### Data section
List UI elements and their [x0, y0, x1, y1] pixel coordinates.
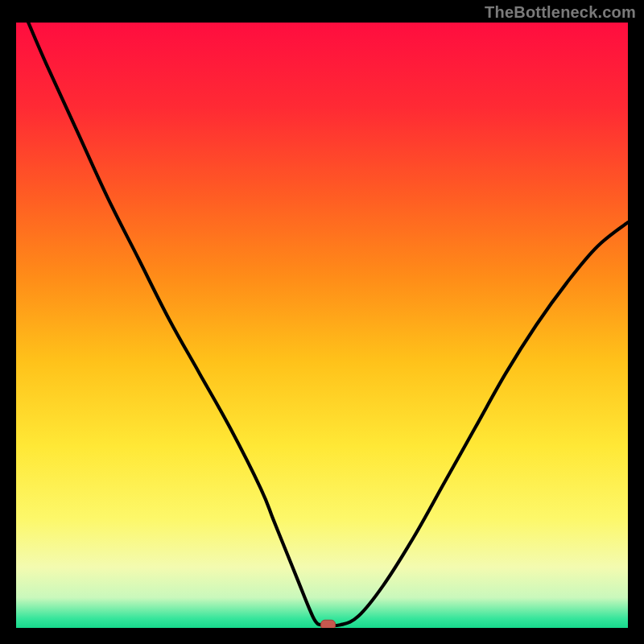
chart-frame: TheBottleneck.com	[0, 0, 644, 644]
plot-area	[16, 23, 628, 628]
watermark-text: TheBottleneck.com	[485, 3, 636, 22]
optimum-marker	[321, 620, 336, 628]
bottleneck-chart	[16, 23, 628, 628]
######
## Work item
Please print the entries exactly as they stand. Images are not part of the copy.

## Task output
List UI elements and their [x0, y0, x1, y1] pixel coordinates.
chart-frame: TheBottleneck.com	[0, 0, 644, 644]
plot-area	[16, 23, 628, 628]
watermark-text: TheBottleneck.com	[485, 3, 636, 22]
optimum-marker	[321, 620, 336, 628]
bottleneck-chart	[16, 23, 628, 628]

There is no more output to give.